We originally bought a decent compass. We replaced it with an awesome compass. Writing the drivers was a breeze (I did it in about an hour). The beauty of the OS-4000T that we got is that it’s so darn robust. You can turn it any which way, and it will still be able to give you a damn good reading on what direction you’re pointing (relative to it’s orientation, of course). This makes it awesome for a robot, which won’t be a stable/level enough platform for another, non-compensated compass to be effective on. There was a lot of magic going on in that compass, to be honest; it’s a great little package that takes care of a lot of potential problems just by calibrating it. It maybe could have used a little more separation from the robot’s EM field generators (AKA all the electronics and motors and junk), but it did a very admirable job.
The GPS, however, did not. We used a standard USB GPS from Fry’s (I think it was a SiRF-II chipset), and it worked OK… but it just wasn’t very trustworthy. We experimented with some different methods to get better data out of it (stopping, averaging, etc.), but none of us had much experience with GPS… nor a whole lot of time to dedicate to the challenge. We got a semi-working strategy down, but it was all for nought — the PL2303 USB-Serial chip built into the module went tits-up not 48 hours before the competition, so we had to toss GPS anyway. Prolific’s PL chips are fairly popular for USB-Serial interfacing; they’re cheap and all over the place. Chances are if you’ve worked with USB-Serial adapters in the past, you’ve seen one or had to install drivers for them. They’re not as stable or reliable, however, as the FTDI chips, in my experience. So if you’re looking for a USB-Serial adapter… I’d recommend _FTDI cables_ and _circuits_. I’ve also had good experiences with the _CP2102_ from Silicon Labs, though I haven’t seen them embedded in many devices. The CP’s and FTDI’s have just not caused me any problems.
Our vision system is a statically mounted _CMUcam2_. It’s a neat little camera/integrated video processor, but honestly it’s a little bit low resolution for our needs. To be honest, I didn’t touch this a whole lot; our source and configuration from last year worked for the most part, and other people on the team integrated it code-wise into the system, so all I really know is how to control the color threshold values… the module itself takes care of determining the X position of the orange cone (the only thing we use vision for); all we then have to do is make our control system line it up to the center and initiate ramming protocol.
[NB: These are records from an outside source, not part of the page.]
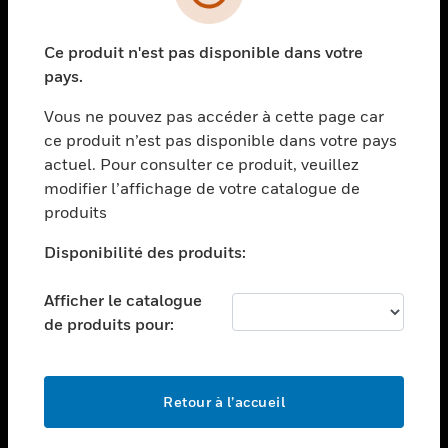
toggle view
SECTEURS
Ce produit n'est pas disponible dans votre
toggle view
ASSISTANCE
pays.
toggle view
Vous ne pouvez pas accéder à cette page car
EMPLOIS
ce produit n’est pas disponible dans votre pays
toggle view
actuel. Pour consulter ce produit, veuillez
SOCIÉTÉ
modifier l’affichage de votre catalogue de
produits
toggle view
NOUS CONTACTER
Disponibilité des produits:
toggle view
MENTIONS LÉGALES
Afficher le catalogue
toggle view
de produits pour:
SUIVEZ-NOUS
Retour à l’accueil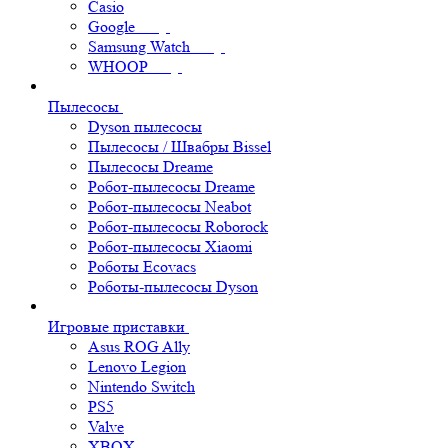
Casio
Google
Samsung Watch
WHOOP
Пылесосы
Dyson пылесосы
Пылесосы / Швабры Bissel
Пылесосы Dreame
Робот-пылесосы Dreame
Робот-пылесосы Neabot
Робот-пылесосы Roborock
Робот-пылесосы Xiaomi
Роботы Ecovacs
Роботы-пылесосы Dyson
Игровые приставки
Asus ROG Ally
Lenovo Legion
Nintendo Switch
PS5
Valve
XBOX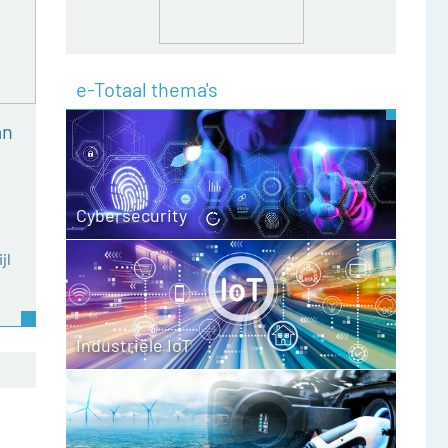
e-Totaal thema's
an
Cybersecurity
jl
Industriële IoT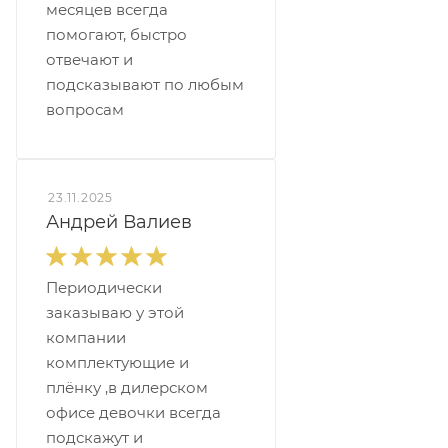
месяцев всегда
помогают, быстро
отвечают и
подсказывают по любым
вопросам
23.11.2025
Андрей Валиев
Периодически
заказываю у этой
компании
комплектующие и
плёнку ,в дилерском
офисе девочки всегда
подскажут и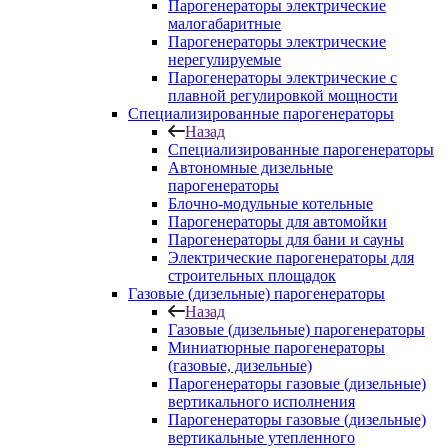
Парогенераторы электрические
малогабаритные
Парогенераторы электрические
нерегулируемые
Парогенераторы электрические с
плавной регулировкой мощности
Специализированные парогенераторы
Назад
Специализированные парогенераторы
Автономные дизельные
парогенераторы
Блочно-модульные котельные
Парогенераторы для автомойки
Парогенераторы для бани и сауны
Электрические парогенераторы для
строительных площадок
Газовые (дизельные) парогенераторы
Назад
Газовые (дизельные) парогенераторы
Миниатюрные парогенераторы
(газовые, дизельные)
Парогенераторы газовые (дизельные)
вертикального исполнения
Парогенераторы газовые (дизельные)
вертикальные утепленного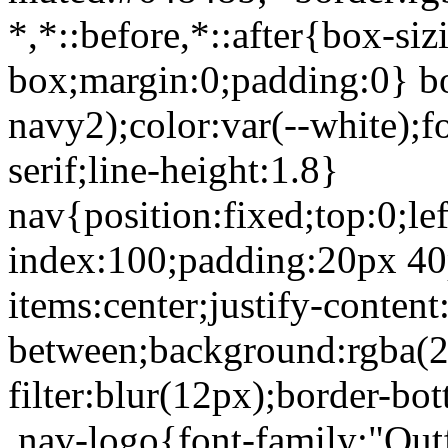
*,*::before,*::after{box-siz
box;margin:0;padding:0} b
navy2);color:var(--white);
serif;line-height:1.8}
nav{position:fixed;top:0;lef
index:100;padding:20px 40p
items:center;justify-content
between;background:rgba(2
filter:blur(12px);border-bo
.nav-logo{font-family:"Outfi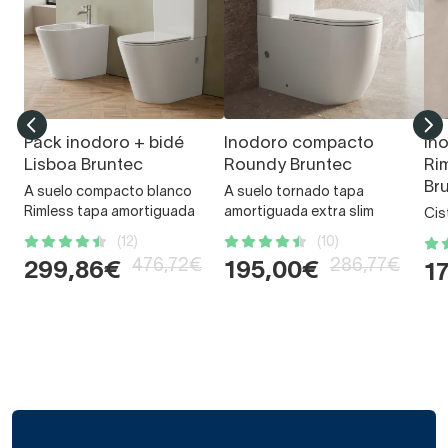
Pack inodoro + bidé
Inodoro compacto
In
Lisboa Bruntec
Roundy Bruntec
Ri
Br
A suelo compacto blanco
A suelo tornado tapa
Rimless tapa amortiguada
amortiguada extra slim
Cis
(12)
(10)
476,72€
286,77€
299,86€
195,00€
1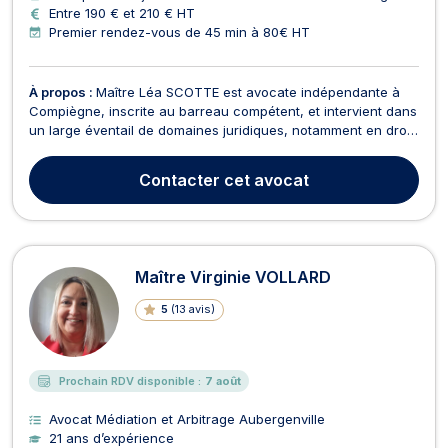
Entre 190 € et 210 € HT
Premier rendez-vous de 45 min à 80€ HT
À propos :
Maître Léa SCOTTE est avocate indépendante à
Compiègne, inscrite au barreau compétent, et intervient dans
un large éventail de domaines juridiques, notamment en droit
commercial, droit des affaires, droit civil et droit immobilier.
Elle dispose également d’une solide expertise en droit de la
Contacter
cet avocat
consommation, droit de la coprop...
Maître Virginie VOLLARD
5
(
13 avis
)
Prochain RDV disponible :
7 août
Avocat Médiation et Arbitrage Aubergenville
21 ans d’expérience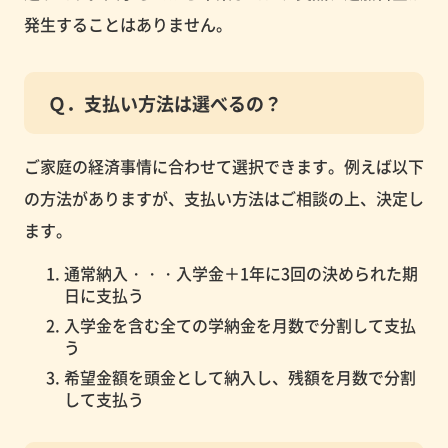
発生することはありません。
Ｑ．支払い方法は選べるの？
ご家庭の経済事情に合わせて選択できます。例えば以下
の方法がありますが、支払い方法はご相談の上、決定し
ます。
通常納入・・・入学金＋1年に3回の決められた期
日に支払う
入学金を含む全ての学納金を月数で分割して支払
う
希望金額を頭金として納入し、残額を月数で分割
して支払う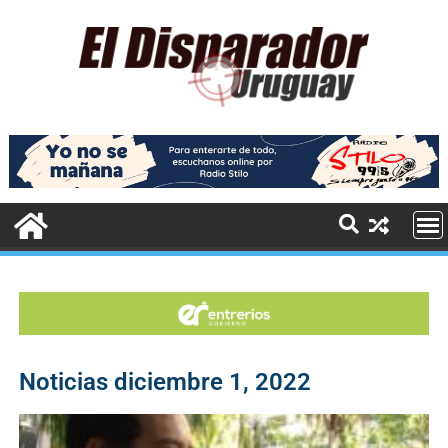
Noticias diciembre 1, 2022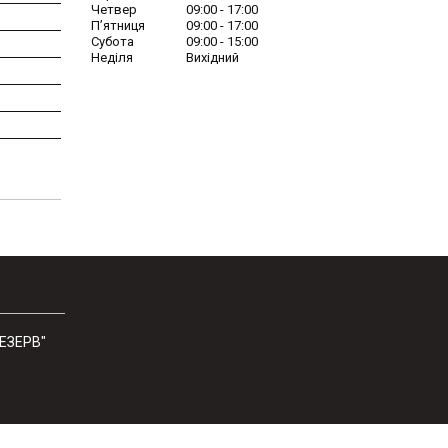
Четвер
09:00
17:00
Пʼятниця
09:00
17:00
Субота
09:00
15:00
Неділя
Вихідний
РЕЗЕРВ"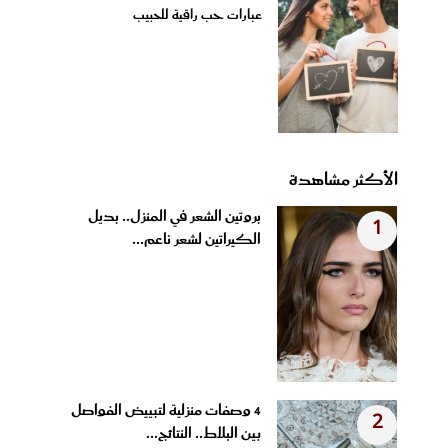
عبارات حب راقية للحبيب
الأكثر مشاهدة
بروتين الشعر في المنزل.. بديل
1
الكيراتين لشعر ناعم...
4 وصفات منزلية لتبييض الفواصل
2
بين البلاط.. النتائج...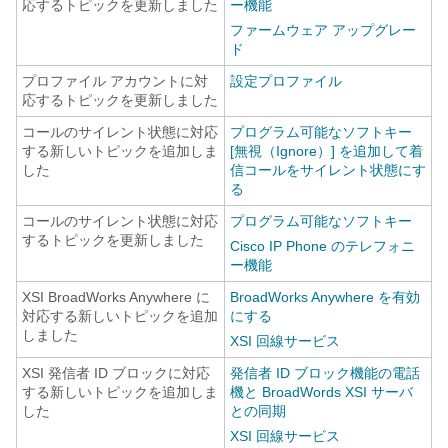
応するトピックを更新しました
ー機能
ファームウェア アップグレー
ド
プロファイル アカウントに対
設定プロファイル
応するトピックを更新しました
コールのサイレント状態に対応
プログラム可能なソフトキー
する新しいトピックを追加しま
[無視（Ignore）] を追加して着
した
信コールをサイレント状態にす
る
コールのサイレント状態に対応
プログラム可能なソフトキー
するトピックを更新しました
Cisco IP Phone のテレフォニ
ー機能
XSI BroadWorks Anywhere に
BroadWorks Anywhere を有効
対応する新しいトピックを追加
にする
しました
XSI 回線サービス
XSI 発信者 ID ブロックに対応
発信者 ID ブロック機能の電話
する新しいトピックを追加しま
機と BroadWords XSI サーバ
した
との同期
XSI 回線サービス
We only flipped the bot once, doing this. And we didn’t find it funny at all. Honest.
This was where I really got to enjoy myself; the simple pleasures of applying molten metal to other metals, making circuits that work, and generally routing all the electrical signals and power. What it basically breaks down to is this:
There are three voltage levels to worry about on the board: the “HV” as we called it (the motor voltage, supplied by dual-NiMH packs), the battery voltage (7.4V from a dual-cell 5200mAh LiOn pack, only directly used for the camera board voltage input), and the electronics voltage (5V which *everything* else runs off of). We create the 5V source using a _nicely packaged 10A variable power supply_. This was a huge improvement over our old power supply circuitry; that was an ugly mess of wires, caps, and heatsinks on a breadboard. The 5V is of course brought down on the chumby to 3.3V in locations, and distributed to all of our USB devices.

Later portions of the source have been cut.